As she watched the conflict in Israel and Gaza unfold this fall, 17-year-old Asmmaa Zaitar finally had enough. She decided to organize a protest in support of the Palestinian cause in a very unlikely place — a courthouse in Huntsville, Ala.
Initially, Zaitar, a second-generation Palestinian American, was terrified that no one would show up. Zaitar knew it was a conservative town better known for divisive debates over Confederate monuments than for protests against a war overseas.
But as the rally began, dozens of fellow Muslims, including women wearing headscarves, trickled into the town square in late October carrying signs decrying Israel’s invasion of the Gaza Strip.
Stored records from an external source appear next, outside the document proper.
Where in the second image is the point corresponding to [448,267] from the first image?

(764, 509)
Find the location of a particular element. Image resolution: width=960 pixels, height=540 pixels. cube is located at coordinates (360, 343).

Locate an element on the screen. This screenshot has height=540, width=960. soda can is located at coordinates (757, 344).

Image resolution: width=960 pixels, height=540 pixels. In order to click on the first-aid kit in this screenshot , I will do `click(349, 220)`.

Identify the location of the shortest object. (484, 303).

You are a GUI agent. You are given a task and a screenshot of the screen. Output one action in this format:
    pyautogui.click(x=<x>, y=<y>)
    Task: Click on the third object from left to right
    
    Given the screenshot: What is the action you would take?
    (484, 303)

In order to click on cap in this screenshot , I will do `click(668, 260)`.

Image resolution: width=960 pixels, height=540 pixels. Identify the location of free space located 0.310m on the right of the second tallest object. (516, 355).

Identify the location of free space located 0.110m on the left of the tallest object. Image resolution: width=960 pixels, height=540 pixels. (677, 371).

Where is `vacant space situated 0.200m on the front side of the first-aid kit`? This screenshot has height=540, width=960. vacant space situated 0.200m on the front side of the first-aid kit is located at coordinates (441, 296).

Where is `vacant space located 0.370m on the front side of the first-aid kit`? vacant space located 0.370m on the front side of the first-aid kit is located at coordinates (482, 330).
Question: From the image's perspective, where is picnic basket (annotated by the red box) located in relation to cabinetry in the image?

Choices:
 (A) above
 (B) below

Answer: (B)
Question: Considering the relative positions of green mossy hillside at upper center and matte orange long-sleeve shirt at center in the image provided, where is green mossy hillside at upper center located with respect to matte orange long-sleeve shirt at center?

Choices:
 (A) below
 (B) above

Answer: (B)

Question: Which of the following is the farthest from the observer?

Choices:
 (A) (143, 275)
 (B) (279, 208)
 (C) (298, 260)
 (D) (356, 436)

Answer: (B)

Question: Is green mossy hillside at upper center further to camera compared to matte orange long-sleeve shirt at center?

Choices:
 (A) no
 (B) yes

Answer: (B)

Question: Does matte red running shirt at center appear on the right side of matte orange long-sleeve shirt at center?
Local media showed up, and Zaitar knew she had succeeded in connecting her city — and its growing Muslim population — to a conflict halfway around the globe.
“People now know there is a Palestinian voice in this city,” said Zaitar, a student at the University of Alabama at Huntsville. “Everyone has a voice and can say whatever feels right and fight back using our voice.”
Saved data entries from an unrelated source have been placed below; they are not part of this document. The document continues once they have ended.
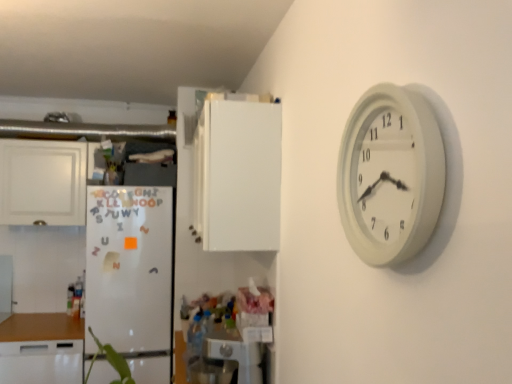 Question: Looking at their shapes, would you say white matte cabinet at center, arranged as the first cabinetry when viewed from the right, is wider or thinner than white matte refrigerator at left?

Choices:
 (A) wide
 (B) thin

Answer: (B)

Question: Is white matte cabinet at center, arranged as the first cabinetry when viewed from the right, in front of or behind white matte refrigerator at left in the image?

Choices:
 (A) front
 (B) behind

Answer: (A)

Question: Which object is positioned farthest from the white matte refrigerator at left?

Choices:
 (A) white matte cabinet at left, marked as the 2th cabinetry in a front-to-back arrangement
 (B) white matte cabinet at center, acting as the second cabinetry starting from the back
 (C) metallic silver appliance at lower center
 (D) white plastic wall clock at upper right

Answer: (D)

Question: Considering the real-world distances, which object is closest to the white matte refrigerator at left?

Choices:
 (A) metallic silver appliance at lower center
 (B) white plastic wall clock at upper right
 (C) white matte cabinet at left, which is the first cabinetry from back to front
 (D) white matte cabinet at center, arranged as the first cabinetry when viewed from the front

Answer: (C) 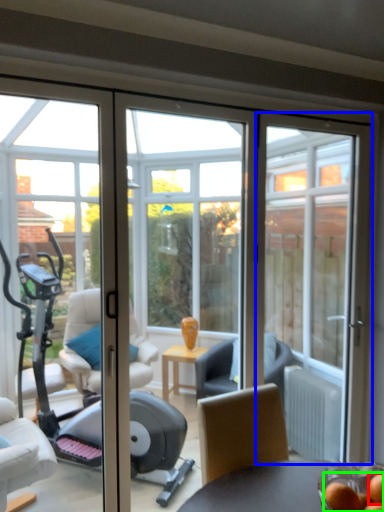 Question: Based on their relative distances, which object is farther from food (highlighted by a red box)? Choose from door (highlighted by a blue box) and food (highlighted by a green box).

Choices:
 (A) door
 (B) food

Answer: (A) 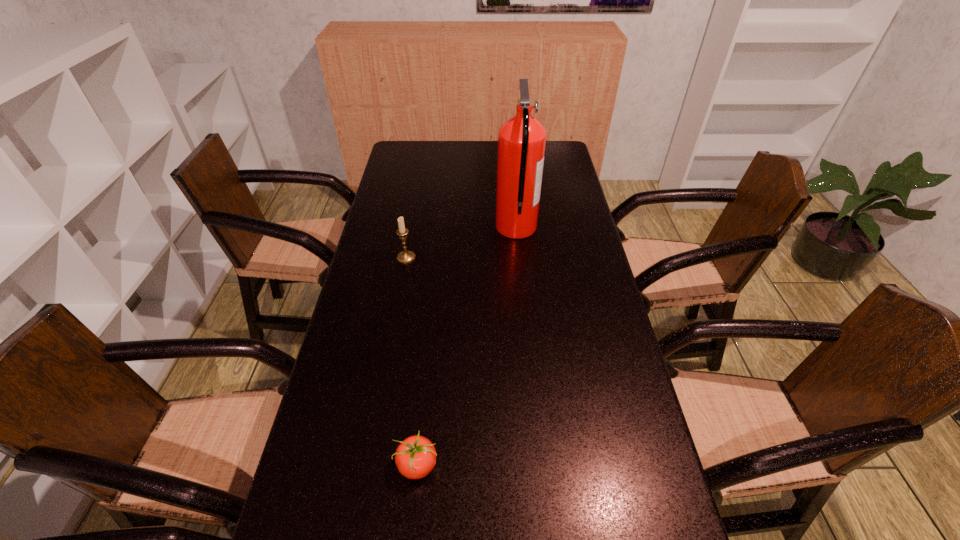 Locate an element on the screen. This screenshot has width=960, height=540. vacant area that lies between the tallest object and the leftmost object is located at coordinates (461, 242).

At what (x,y) coordinates should I click in order to perform the action: click on free space between the tomato and the fire extinguisher. Please return your answer as a coordinate pair (x, y). Looking at the image, I should click on (467, 347).

Where is `free space between the tomato and the farthest object`? free space between the tomato and the farthest object is located at coordinates (467, 347).

Find the location of a particular element. The height and width of the screenshot is (540, 960). free space that is in between the nearest object and the second nearest object is located at coordinates (412, 361).

Where is `free area in between the tomato and the rightmost object`? The image size is (960, 540). free area in between the tomato and the rightmost object is located at coordinates (467, 347).

Locate an element on the screen. empty space that is in between the farthest object and the tomato is located at coordinates (467, 347).

You are a GUI agent. You are given a task and a screenshot of the screen. Output one action in this format:
    pyautogui.click(x=<x>, y=<y>)
    Task: Click on the free space between the tallest object and the second nearest object
    The image size is (960, 540).
    Given the screenshot: What is the action you would take?
    pyautogui.click(x=461, y=242)

Image resolution: width=960 pixels, height=540 pixels. In order to click on object that is the second closest to the second object from left to right in this screenshot , I will do `click(521, 139)`.

Identify the location of the closest object to the candle holder. (521, 139).

Find the location of `vacant area that satisfies the following two spatial constraints: 1. on the front side of the shortest object; 2. on the right side of the second nearest object`. vacant area that satisfies the following two spatial constraints: 1. on the front side of the shortest object; 2. on the right side of the second nearest object is located at coordinates (369, 465).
Across the nation, from the Deep South to Appalachia and relatively rural communities in the Midwest, protests in support of the plight of Palestinians are springing up, showcasing the continued spread of the U.S. Muslim population into the country’s heartland.
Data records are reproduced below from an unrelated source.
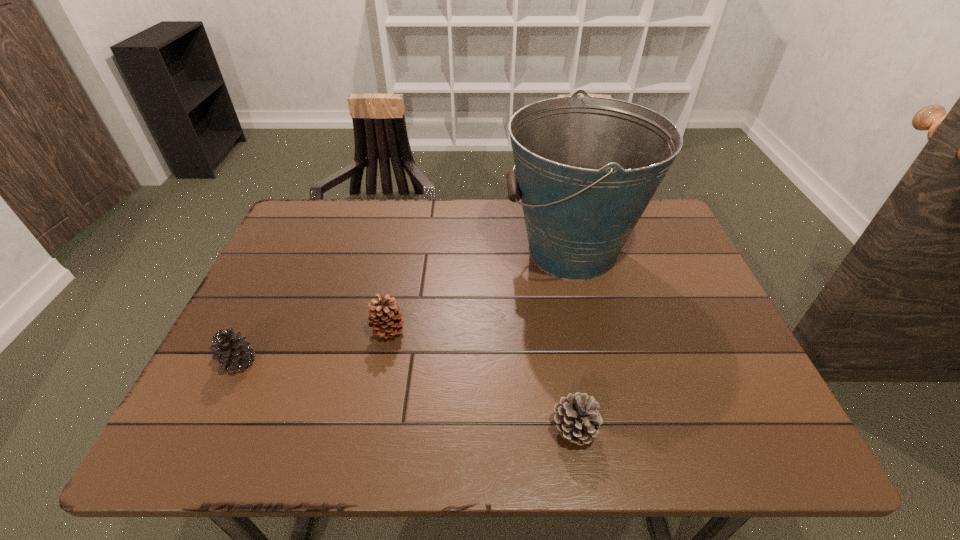 This screenshot has width=960, height=540. Identify the location of vacant space situated 0.160m with the handle on opposite sides of the tallest object. (445, 252).

At what (x,y) coordinates should I click in order to perform the action: click on free space located 0.210m on the back of the second pinecone from right to left. Please return your answer as a coordinate pair (x, y). The width and height of the screenshot is (960, 540). Looking at the image, I should click on (402, 260).

Identify the location of blank space located 0.110m on the front of the third farthest object. Image resolution: width=960 pixels, height=540 pixels. (208, 426).

Image resolution: width=960 pixels, height=540 pixels. Find the location of `vacant space located 0.240m on the left of the nearest object`. vacant space located 0.240m on the left of the nearest object is located at coordinates (425, 429).

Locate an element on the screen. The image size is (960, 540). object that is at the far edge is located at coordinates (586, 168).

The width and height of the screenshot is (960, 540). In order to click on object that is at the near edge in this screenshot , I will do `click(577, 419)`.

Find the location of a particular element. Image resolution: width=960 pixels, height=540 pixels. object present at the left edge is located at coordinates (233, 352).

The width and height of the screenshot is (960, 540). I want to click on object that is at the right edge, so click(586, 168).

Identify the location of object located in the far right corner section of the desktop. This screenshot has height=540, width=960. (586, 168).

In the image, there is a desktop. Identify the location of free region at the far edge. (359, 244). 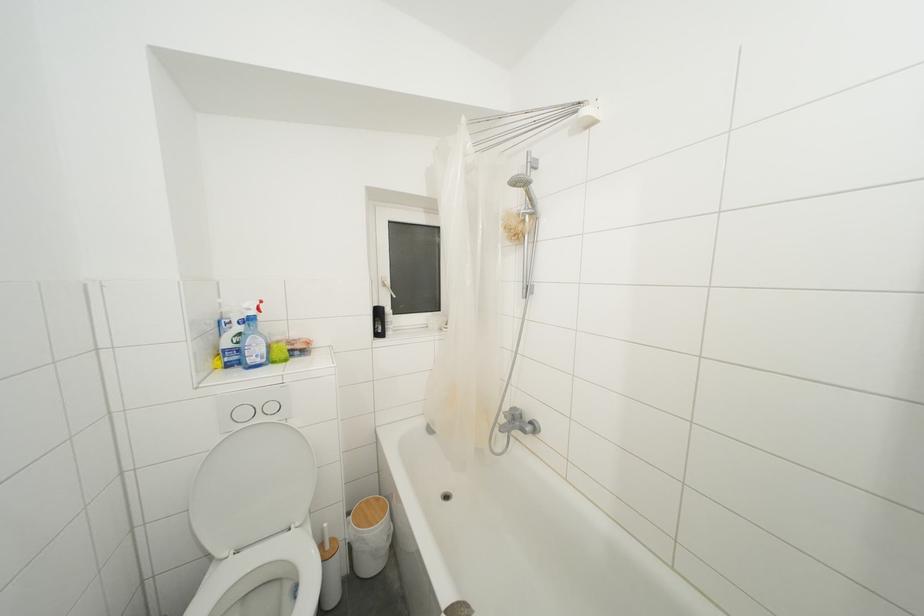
Children of refugees from Muslim nations organized many of the demonstrations, evidence of a political awakening among a new generation of young Americans who are helping to shape U.S. public opinion in support of a cease-fire in the Middle East.
In the process, the antiwar rallies in places such as Huntsville, Oxford, Miss., and Boone, N.C., are creating a sense of community among Muslims who only recently would not have dreamed they could pull off such gatherings.
Now, they vow to continue their activism to influence the public debate while showcasing the emerging political power of American Muslims.
“Just because we live here in the U.S. doesn’t mean we are isolated or separated,” said Hammad Chaudhry, 24, a second-generation Pakistani American who helped organize several pro-Palestine demonstrations at Appalachian State University in Boone. “We live in a globalized world where the tiniest thing somewhere can have a massive impact somewhere else.”
The burst of activism — which Muslim scholars said would have been unthinkable just a decade or so ago — is rooted in the broad spread of Muslim families throughout the United States.
From the first major waves of migrants to the U.S. in the 1970s through the 1990s, Muslims tended to cluster in just a handful of states, including New York, California and Michigan.
Like many immigrant groups, over time some moved elsewhere in search of jobs and opportunities. More recently, many new refugees from Muslim-majority nations have settled directly into states in the South or Midwest in hopes of finding more affordable housing.